Wilson’s lawyers, meanwhile, repeatedly countered that the exchange escalated beyond “mere words.” 

“If all they said was mere words, that wouldn’t be enough to justify force, but in addition to that you will hear evidence that they said more than that, that they said to Marc Wilson, ‘We’re going to kill you, n----r,’” Francys Johnson, Wilson’s lead attorney said in court, the Statesboro Herald reported.

Though the jury didn't convict Wilson on his original charges of murder, aggravated assault with a deadly weapon and possession of a deadly weapon to commit a felony charges, they did convict him of felony involuntary manslaughter in the case. (Wilson’s defense team insists that the jury should have been able to weigh the possibility of misdemeanor involuntary manslaughter, which instead carries a maximum punishment of up to one year.)

Wilson's felony manslaughter conviction left him facing between one and 10 years behind bars; he received 10.

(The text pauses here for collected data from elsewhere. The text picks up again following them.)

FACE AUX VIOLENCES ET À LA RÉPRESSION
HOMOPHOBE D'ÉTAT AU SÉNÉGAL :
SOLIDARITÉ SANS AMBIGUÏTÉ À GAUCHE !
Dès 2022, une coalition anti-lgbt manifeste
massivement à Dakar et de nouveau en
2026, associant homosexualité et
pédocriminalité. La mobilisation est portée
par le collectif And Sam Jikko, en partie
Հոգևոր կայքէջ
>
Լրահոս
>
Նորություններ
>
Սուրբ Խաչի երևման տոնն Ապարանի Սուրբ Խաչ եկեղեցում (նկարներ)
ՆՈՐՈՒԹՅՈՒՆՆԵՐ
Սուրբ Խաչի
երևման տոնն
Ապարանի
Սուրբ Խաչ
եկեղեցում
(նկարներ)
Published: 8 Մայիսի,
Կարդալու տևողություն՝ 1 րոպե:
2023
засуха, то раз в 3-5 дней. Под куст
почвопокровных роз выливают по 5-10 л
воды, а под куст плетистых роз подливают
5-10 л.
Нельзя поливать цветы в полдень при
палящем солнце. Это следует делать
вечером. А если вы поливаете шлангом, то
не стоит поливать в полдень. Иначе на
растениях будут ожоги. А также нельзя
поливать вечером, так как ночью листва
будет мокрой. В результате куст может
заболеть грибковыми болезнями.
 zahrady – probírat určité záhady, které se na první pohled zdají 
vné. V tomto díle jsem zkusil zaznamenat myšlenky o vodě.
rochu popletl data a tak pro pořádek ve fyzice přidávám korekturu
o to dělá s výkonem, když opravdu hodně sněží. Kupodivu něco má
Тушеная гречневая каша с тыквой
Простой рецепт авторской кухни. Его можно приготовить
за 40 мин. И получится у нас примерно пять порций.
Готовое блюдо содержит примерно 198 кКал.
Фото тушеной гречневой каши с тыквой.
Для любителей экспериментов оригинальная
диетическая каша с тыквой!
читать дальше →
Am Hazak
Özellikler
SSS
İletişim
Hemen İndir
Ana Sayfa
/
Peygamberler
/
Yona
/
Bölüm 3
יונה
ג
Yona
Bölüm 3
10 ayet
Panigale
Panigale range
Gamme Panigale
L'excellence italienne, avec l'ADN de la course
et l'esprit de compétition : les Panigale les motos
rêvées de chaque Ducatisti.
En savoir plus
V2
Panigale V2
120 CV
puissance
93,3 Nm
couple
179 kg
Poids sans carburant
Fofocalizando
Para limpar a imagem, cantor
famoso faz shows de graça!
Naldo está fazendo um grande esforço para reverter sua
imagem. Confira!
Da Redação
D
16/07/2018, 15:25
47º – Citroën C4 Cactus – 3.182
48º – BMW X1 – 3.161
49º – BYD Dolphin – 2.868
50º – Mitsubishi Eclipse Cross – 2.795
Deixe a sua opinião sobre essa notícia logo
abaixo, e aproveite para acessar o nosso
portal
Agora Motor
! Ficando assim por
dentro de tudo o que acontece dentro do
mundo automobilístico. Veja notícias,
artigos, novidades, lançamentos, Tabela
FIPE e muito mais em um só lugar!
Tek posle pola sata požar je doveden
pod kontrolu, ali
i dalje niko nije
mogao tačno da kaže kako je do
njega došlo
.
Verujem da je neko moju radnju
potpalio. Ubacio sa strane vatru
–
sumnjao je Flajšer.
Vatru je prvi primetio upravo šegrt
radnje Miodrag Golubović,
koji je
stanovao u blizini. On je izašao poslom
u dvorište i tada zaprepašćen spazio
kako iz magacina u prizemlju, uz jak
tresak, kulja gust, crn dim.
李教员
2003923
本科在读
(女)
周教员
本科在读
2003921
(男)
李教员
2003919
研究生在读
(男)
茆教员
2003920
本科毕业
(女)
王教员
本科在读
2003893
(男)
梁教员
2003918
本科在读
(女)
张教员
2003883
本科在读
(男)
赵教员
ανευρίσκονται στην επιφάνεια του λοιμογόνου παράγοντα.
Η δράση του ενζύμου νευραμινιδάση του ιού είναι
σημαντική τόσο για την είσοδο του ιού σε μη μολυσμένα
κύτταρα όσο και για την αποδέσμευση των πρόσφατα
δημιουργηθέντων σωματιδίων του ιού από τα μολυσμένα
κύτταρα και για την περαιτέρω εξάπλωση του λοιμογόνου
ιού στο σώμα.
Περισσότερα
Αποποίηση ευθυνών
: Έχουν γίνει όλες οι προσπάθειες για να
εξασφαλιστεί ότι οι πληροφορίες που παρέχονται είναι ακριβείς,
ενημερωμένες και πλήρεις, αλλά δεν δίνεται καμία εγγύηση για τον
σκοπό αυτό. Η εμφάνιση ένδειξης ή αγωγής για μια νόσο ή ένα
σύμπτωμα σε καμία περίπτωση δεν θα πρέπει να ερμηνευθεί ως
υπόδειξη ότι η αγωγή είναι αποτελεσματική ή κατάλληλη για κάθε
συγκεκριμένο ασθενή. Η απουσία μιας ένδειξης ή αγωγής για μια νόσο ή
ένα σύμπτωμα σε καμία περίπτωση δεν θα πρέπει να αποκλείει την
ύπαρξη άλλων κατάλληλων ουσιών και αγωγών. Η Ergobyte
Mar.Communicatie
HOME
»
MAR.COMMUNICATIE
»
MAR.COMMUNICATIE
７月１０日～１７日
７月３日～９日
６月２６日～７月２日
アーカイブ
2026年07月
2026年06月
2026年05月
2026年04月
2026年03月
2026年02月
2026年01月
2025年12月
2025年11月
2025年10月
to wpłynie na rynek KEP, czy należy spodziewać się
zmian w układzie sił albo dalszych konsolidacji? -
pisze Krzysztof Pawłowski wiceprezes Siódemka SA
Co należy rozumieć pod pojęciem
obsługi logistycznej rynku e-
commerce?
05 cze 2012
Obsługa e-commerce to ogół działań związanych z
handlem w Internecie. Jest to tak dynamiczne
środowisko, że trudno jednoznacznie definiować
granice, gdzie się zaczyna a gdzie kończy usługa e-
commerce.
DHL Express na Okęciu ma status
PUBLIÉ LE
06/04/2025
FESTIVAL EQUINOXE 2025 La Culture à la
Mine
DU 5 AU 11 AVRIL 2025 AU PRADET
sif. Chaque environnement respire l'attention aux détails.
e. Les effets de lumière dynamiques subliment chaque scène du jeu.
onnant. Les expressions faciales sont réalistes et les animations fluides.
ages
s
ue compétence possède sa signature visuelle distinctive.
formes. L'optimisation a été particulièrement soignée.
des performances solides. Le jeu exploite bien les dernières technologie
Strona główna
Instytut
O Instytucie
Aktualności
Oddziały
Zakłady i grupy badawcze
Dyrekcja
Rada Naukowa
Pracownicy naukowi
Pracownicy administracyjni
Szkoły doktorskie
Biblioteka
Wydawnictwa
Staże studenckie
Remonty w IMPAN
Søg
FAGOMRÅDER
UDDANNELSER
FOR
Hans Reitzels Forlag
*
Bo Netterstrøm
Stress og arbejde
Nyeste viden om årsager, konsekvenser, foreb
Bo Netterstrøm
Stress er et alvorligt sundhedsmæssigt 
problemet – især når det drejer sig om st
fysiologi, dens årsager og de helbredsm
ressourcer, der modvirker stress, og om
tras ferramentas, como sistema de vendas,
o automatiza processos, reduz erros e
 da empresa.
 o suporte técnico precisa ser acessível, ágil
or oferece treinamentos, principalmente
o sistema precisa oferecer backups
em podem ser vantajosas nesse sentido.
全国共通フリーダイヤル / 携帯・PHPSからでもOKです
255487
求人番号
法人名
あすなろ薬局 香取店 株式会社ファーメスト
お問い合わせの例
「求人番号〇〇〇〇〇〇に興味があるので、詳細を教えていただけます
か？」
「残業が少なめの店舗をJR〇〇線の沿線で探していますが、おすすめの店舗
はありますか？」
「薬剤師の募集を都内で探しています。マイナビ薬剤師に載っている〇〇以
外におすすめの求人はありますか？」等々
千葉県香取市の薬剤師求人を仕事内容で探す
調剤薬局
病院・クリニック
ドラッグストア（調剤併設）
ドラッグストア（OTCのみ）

“I want everyone in this room to know that irregardless of a person’s race, whether it’s their birth certificate, what they may identify as, whatever race they say they are, this court is colorblind, and I can assure you that the sentence that Mr. Wilson gets today would be the same sentence as any person of any color under the same circumstances,” Superior Court Judge Ronald K. Thompson said.

Thompson denied any racial animus factored into his decision.

“What it comes down to is choices — and I would tell Mr. Wilson the same thing I would tell any other person of any other color in his circumstances — that he made a bad decision,” Thompson added.

Wilson’s family and a number of his advocates have nonetheless cast the court’s ruling as racist, blasting its interpretation of Georgia’s “stand your ground laws” when it comes to people of color.

“If you put me in Marc’s shoes, there’s no way that I would've been prosecuted,” Wilson’s cousin, Chance Pridgen — who is white — told Yahoo News. “Odds are I would've been given a medal — probably gotten a parade in my name. It’s unreal how he was treated just because he’s a little bit more tan than I am.”

​​“The political pressure has been on from Day One to lynch Marc Wilson for the death of Haley Hutcheson,” his lawyer, Johnson, told VICE News last week. “We’re going to continue to fight for this young man at each stage,” Johnson said.

According to the case’s judge, Wilson will have the opportunity to request a new trial.